Damit hätten wir jetzt die Aminosäuren-Werte für die gesamte Mahlzeit. Die Versuchsperson hat insgesamt 53g Protein zu sich genommen, und darin sind 2,7g Valin, 3,73g Leucin und so weiter enthalten.

Die Frage, die sich jetzt stellt, ist die:

Wie viel Gramm körpereigenes Protein kann ein Mensch aus diesen 53g Nahrungsprotein herstellen?

Dazu schauen wir uns einmal an, wie die Proteine des Menschen durchschnittlich zusammengesetzt sind. Der Fokus liegt hier natürlich wieder auf den essentiellen Aminosäuren, die anderen interessieren hier nicht so sehr.

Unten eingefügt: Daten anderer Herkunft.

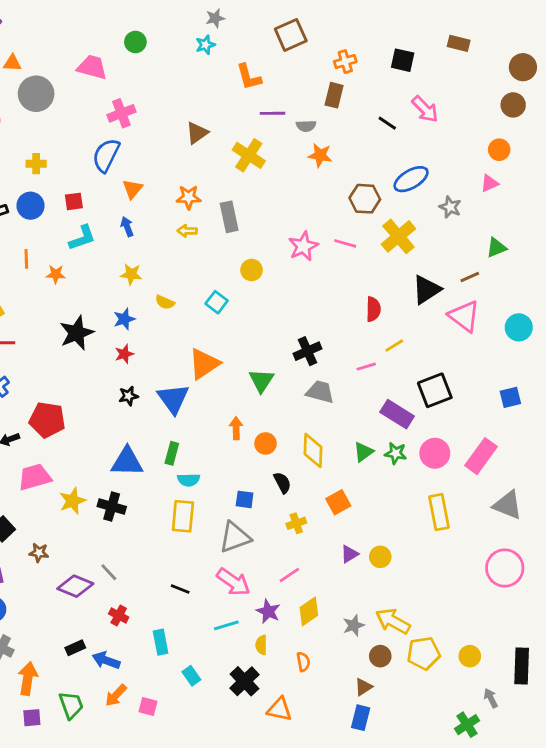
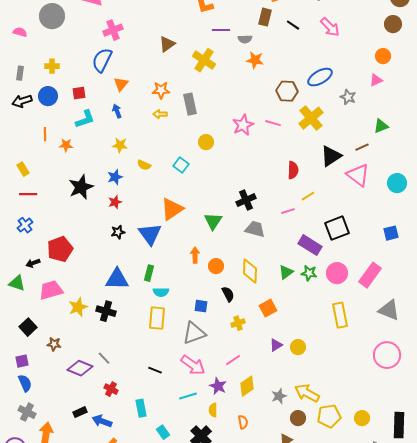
black line: (387, 123) -> (293, 25), moved
red pentagon: (47, 420) -> (60, 249), turned -30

Berechnung der Biologischen Wertigkeit der Mahlzeit
m(P) Val Leu Ile Thr Met Lys Phe Trp
100g KP 5,06 7,46 4,59 4,91 2,27 6,08 4,71 1,29
52g KP 2,63 3,88 2,39 2,55 1,18 3,16 2,45 0,67
52g NP 2,70 3,73 2,64 2,39 1,17 4,67 2,09 0,76
Deckung   96,1%   93,7%     85,3%  

Die Aminosäuren, die in dem Nahrungsprotein (NP) zu einem höheren Prozentsatz vertreten sind als im Körperprotein (KP), sind für die Berechnung der biologischen Wertigkeit völlig uninteressant, daher wurde hier auch keine Berechnung durchgeführt, die entsprechenden Zellen der unteren Reihe sind daher leer.

Viel interessanter sind die Aminosäuren der Nahrung, die den Bedarf des menschlichen Körpers nicht decken. Beim Leucin beträgt die Bedarfsdeckung gut 96%, beim Threonin knapp 94%, und beim Phenylalanin ca. 85%. Damit hätten wir die limitierende Aminosäure in dieser Mahlzeit ausgemacht: das Phenylalanin. Die Biologische Wertigkeit dieser speziellen Mahlzeit liegt also bei 85%; das ist ein recht guter Wert und übertrifft sogar den des Schnitzels. Außerdem schmeckt eine solche Mahlzeit besser als wenn man nur das Schnitzel essen würde.

Biologischer Ergänzungswert

Von einem Biologischen Ergänzungswert spricht man, wenn sich die einzelnen Nahrungsmittel einer Mahlzeit gegenseitig ergänzen, was die essentiellen Aminosäuren betrifft. Der Mangel einer Aminosäure A in dem Nahrungsmittel X kann durch einen Überschuss der Aminosäure A in dem Nahrungsmittel Y kompensiert werden.